= REQUIREMENT =
Pick out the lines below that contain the string "Elle" and copy them all.

BEGIN EXTRACTED ENTRIES

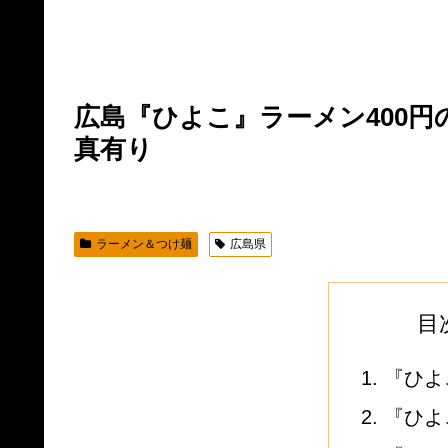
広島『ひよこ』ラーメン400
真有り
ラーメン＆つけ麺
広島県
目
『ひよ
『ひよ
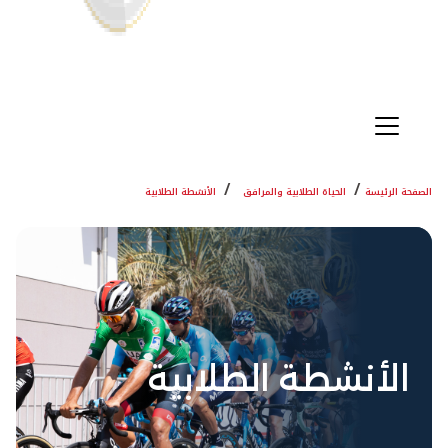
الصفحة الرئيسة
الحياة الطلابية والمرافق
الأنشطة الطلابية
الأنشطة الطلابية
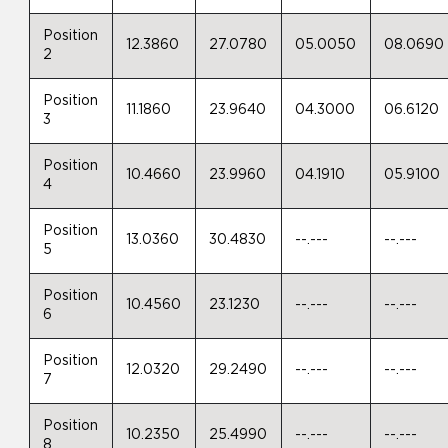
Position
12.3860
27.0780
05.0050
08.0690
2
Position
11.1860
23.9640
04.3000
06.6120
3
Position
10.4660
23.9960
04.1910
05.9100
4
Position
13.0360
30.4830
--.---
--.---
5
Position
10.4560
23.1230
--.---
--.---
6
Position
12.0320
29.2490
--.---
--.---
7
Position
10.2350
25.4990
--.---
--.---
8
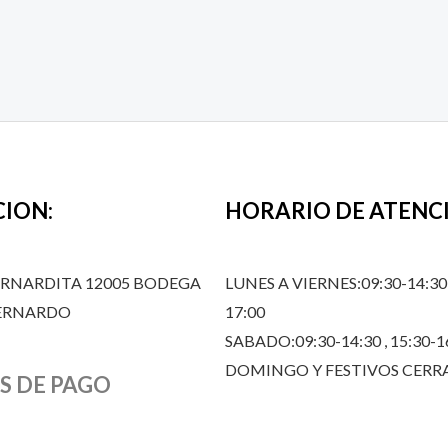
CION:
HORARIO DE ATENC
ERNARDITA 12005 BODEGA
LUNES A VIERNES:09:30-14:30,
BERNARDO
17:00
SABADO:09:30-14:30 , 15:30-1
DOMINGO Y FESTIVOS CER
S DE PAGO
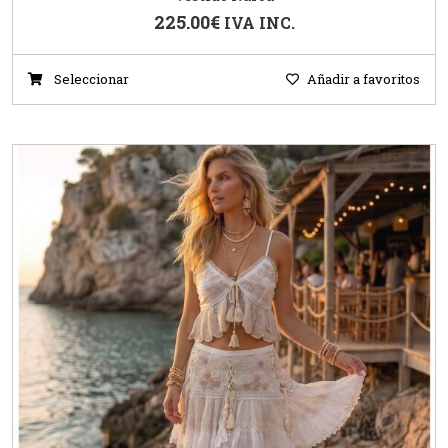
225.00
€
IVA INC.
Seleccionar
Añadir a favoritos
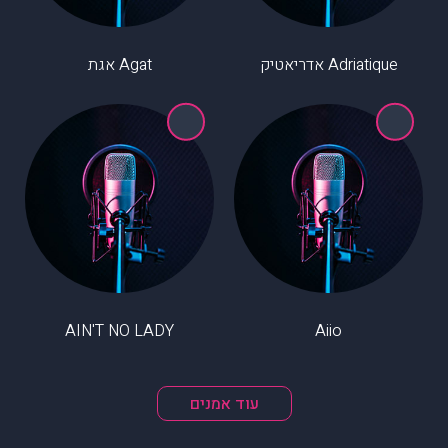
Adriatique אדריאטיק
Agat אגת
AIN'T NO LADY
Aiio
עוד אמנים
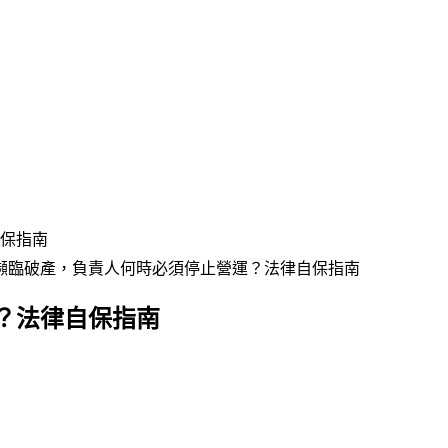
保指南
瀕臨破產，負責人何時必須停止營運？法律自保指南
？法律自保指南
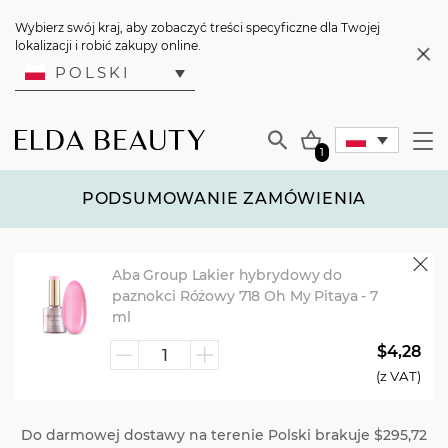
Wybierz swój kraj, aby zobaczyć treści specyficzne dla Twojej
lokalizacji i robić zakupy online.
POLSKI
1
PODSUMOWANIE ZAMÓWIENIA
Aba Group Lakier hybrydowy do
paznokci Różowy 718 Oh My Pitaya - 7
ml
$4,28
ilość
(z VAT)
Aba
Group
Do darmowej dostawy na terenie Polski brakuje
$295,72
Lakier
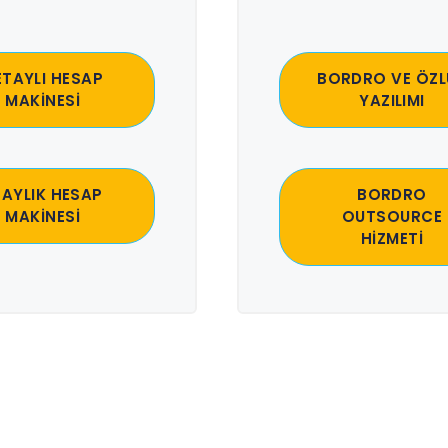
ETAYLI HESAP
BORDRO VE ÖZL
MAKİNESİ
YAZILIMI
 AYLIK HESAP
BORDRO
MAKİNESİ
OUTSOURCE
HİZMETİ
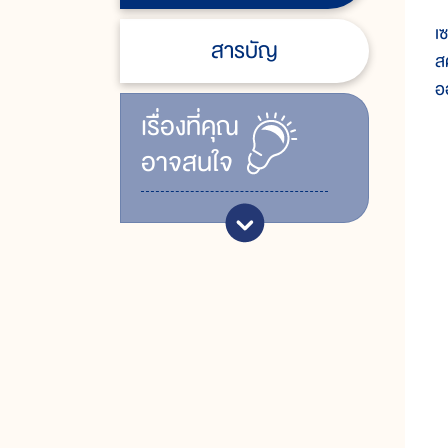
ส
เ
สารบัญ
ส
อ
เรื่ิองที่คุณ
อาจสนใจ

END EXTRACTED ENTRIES
BEGIN EXTRACTED ENTRIES

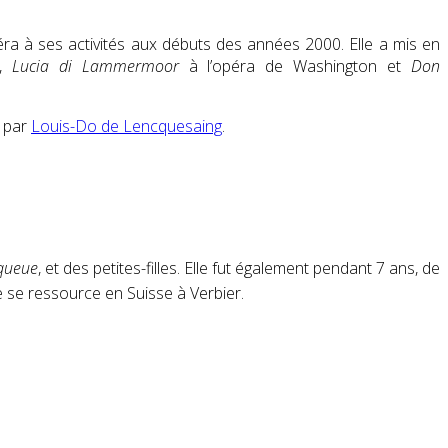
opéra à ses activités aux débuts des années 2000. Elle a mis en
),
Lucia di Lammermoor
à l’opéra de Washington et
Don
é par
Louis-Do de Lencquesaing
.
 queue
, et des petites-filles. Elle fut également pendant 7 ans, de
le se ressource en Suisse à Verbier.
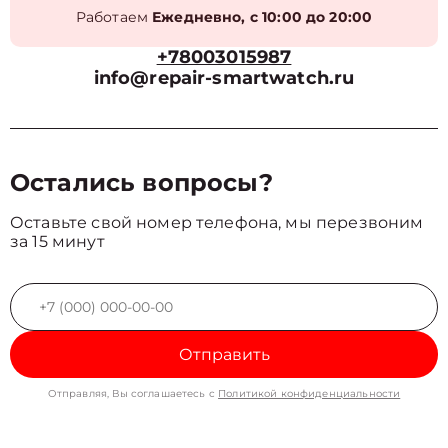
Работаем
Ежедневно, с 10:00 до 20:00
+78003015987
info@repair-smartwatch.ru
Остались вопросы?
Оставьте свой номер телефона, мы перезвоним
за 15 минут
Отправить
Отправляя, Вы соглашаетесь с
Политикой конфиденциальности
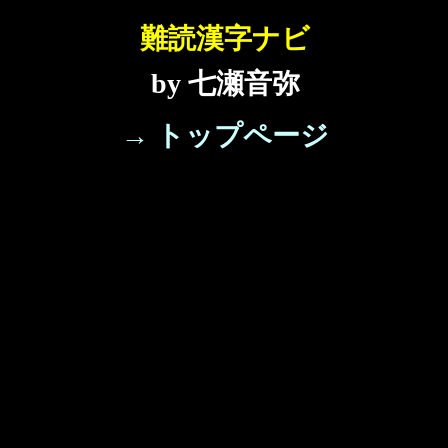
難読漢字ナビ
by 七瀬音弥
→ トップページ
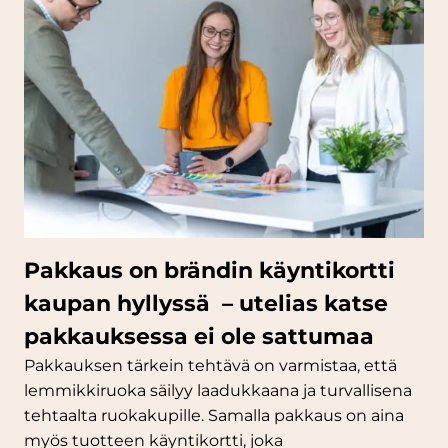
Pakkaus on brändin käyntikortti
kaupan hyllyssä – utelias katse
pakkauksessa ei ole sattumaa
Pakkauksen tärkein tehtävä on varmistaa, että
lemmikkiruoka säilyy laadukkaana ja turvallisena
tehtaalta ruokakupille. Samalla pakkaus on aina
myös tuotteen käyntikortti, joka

END EXTRACTED ENTRIES

= TASK SOLUTION =
opéra à ses activités aux débuts des années 2000. Elle a mis en
, et des petites-filles. Elle fut également pendant 7 ans, de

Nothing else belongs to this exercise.